La règle prohibant les condamnations multiples: Les deux infractions reprochées à l’appelant reposent sur des fondements différents: l’interdiction de conduire est une ordonnance spécifique qui prive le délinquant du privilège de conduire pour assurer la sécurité du public, alors que la probation encadre une multitude d’activités du délinquant et ses conditions font partie d’un ensemble de dispositions visant à assurer sa réhabilitation. Dans les deux cas, il s’agit d’une interdiction de conduire, mais il demeure qu’il s’agit de deux infractions distinctes qui poursuivent des objectifs différents. La poursuite d’intérêts sociétaux différents rend inapplicable la règle.

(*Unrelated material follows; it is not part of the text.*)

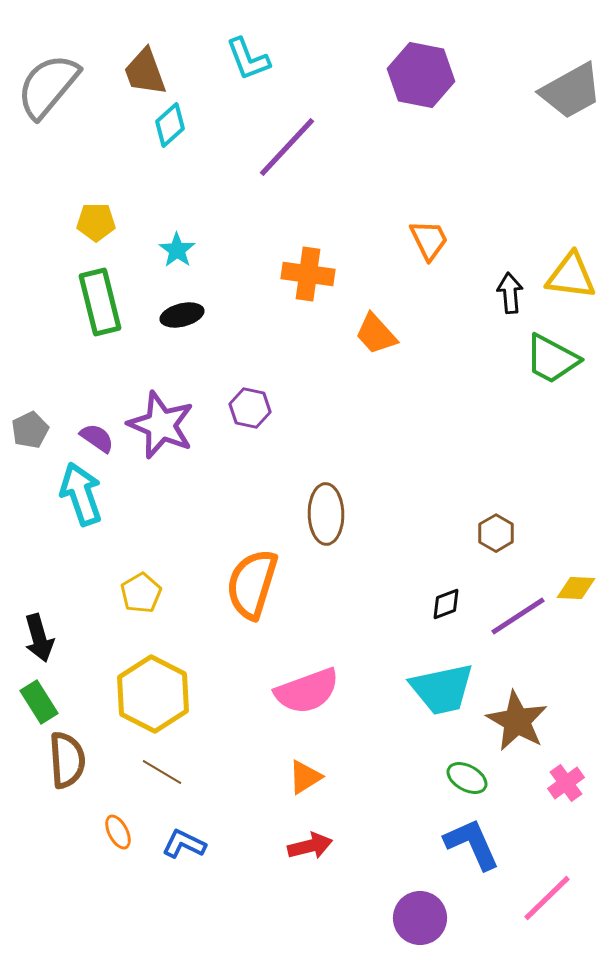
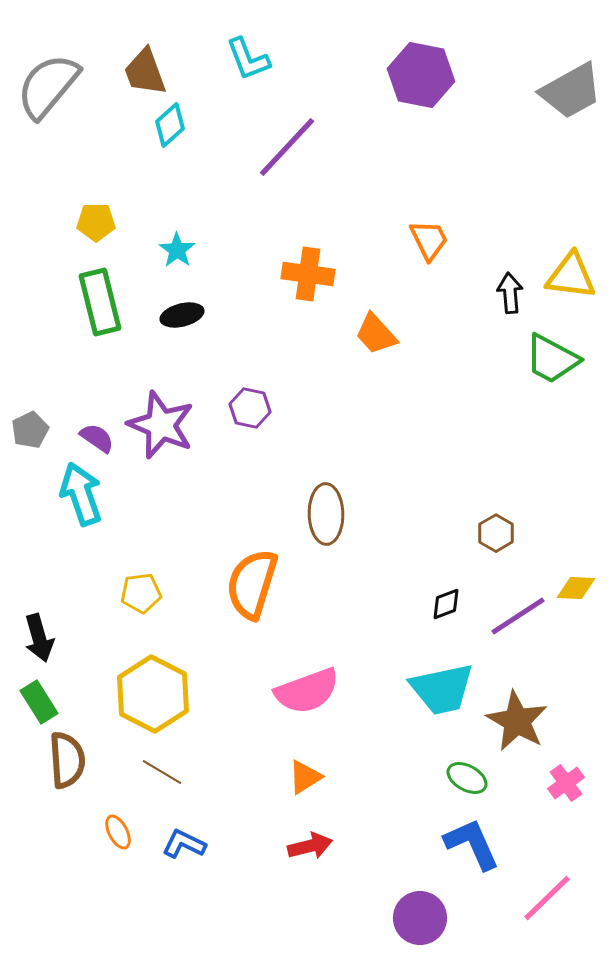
yellow pentagon at (141, 593): rotated 24 degrees clockwise
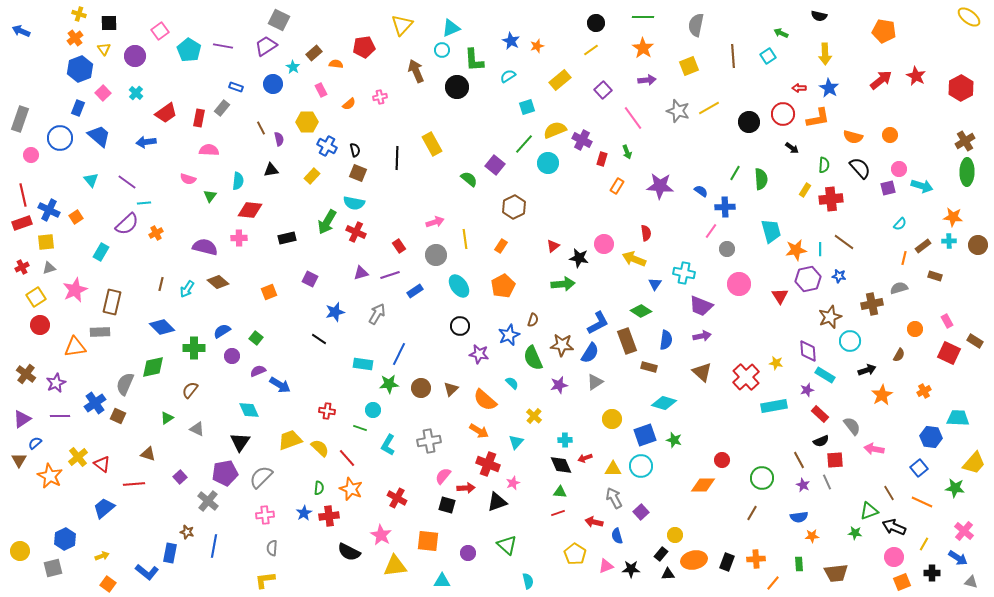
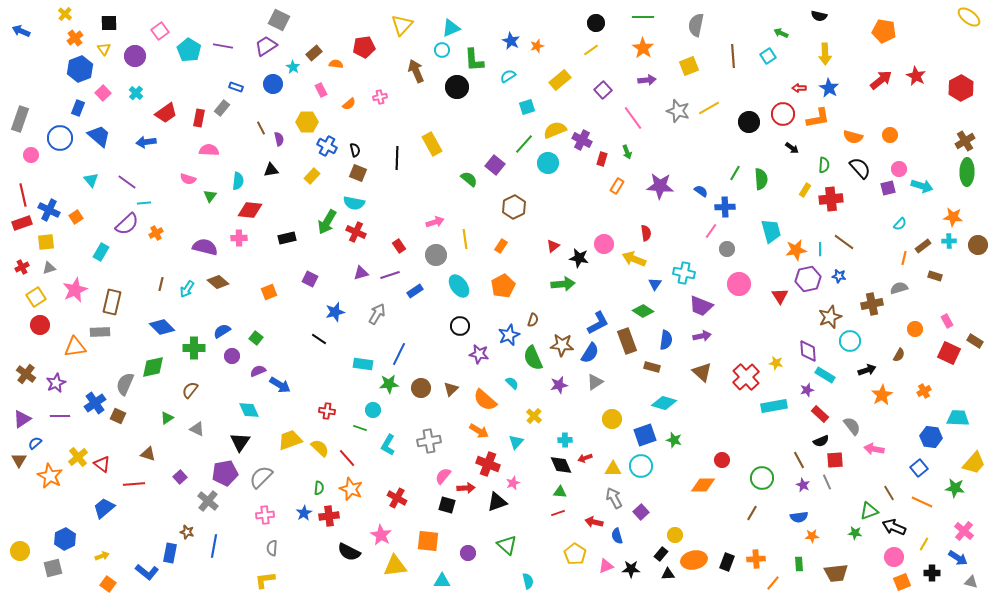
yellow cross at (79, 14): moved 14 px left; rotated 24 degrees clockwise
green diamond at (641, 311): moved 2 px right
brown rectangle at (649, 367): moved 3 px right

M. le juge Vauclair, dissident: Le juge de première instance a erré en justifiant l’interception du véhicule et la détention de l’appelant sous l’angle de la détention aux fins d’une enquête. En l’absence de tout indice d’activité criminelle ou en cours et de tout motif d’interception relié à la conduite d’une automobile, les policiers n’avaient aucune raison d’intervenir pour les motifs qu’ils ont exprimés. L’affaire se distingue de R. c. Bilodeau (C.A., 2004-10-14), SOQUIJ AZ-50274965, J.E. 2004-1990, où la preuve établissait l’existence de motifs objectivement raisonnables avant l’interpellation. Cela dit, l’interpellation illégale de l’appelant entraîne l’exclusion de tous les éléments de preuve ainsi obtenus puisque leur utilisation serait susceptible de déconsidérer l’administration de la justice. En outre, quant à la gravité de la conduite attentatoire de l’État, les tribunaux doivent se dissocier des agissements des policiers, même s’ils ne remettent pas en cause leur bonne foi. Rien n’empêchait les policiers de poursuivre leur enquête sur l’immatriculation du véhicule. Ils n’ont ni le pouvoir ni le mandat de contrôler les allées et venues des personnes, sans la présence d’autres éléments qui déclenchent, au minimum, un pouvoir de détention. Ce facteur milite en faveur de l’exclusion de la preuve. Il en va de même de l’incidence de la violation sur les droits de l’accusé garantis par la charte et de l’intérêt de la société à ce que l’affaire soit jugée au fond. La preuve provient essentiellement de l’appelant, qu’il s’agisse de ses déclarations ou de la remise de son permis de conduire sur l’ordre du policier. Il existe une certaine présomption voulant que cette preuve auto-incriminante soit exclue, d’autant plus lorsqu’elle n’aurait pu être découverte autrement. Le véhicule était immatriculé au nom du passager. Les policiers, en vérifiant la plaque, ne pouvaient repérer ni le nom de l’appelant ni la sanction rattachée à son permis de conduire. Il y aurait lieu d’accueillir l’appel, de conclure à une détention arbitraire, d’exclure la preuve ainsi obtenue et, comme il s’agit de l’unique preuve contre l’appelant, de prononcer un acquittement.

Instance précédente : Juge Marc Vanasse, C.Q., Chambre criminelle et pénale, Joliette, 705-01-080799-135 et 705-01-080800-131, 2013-10-10.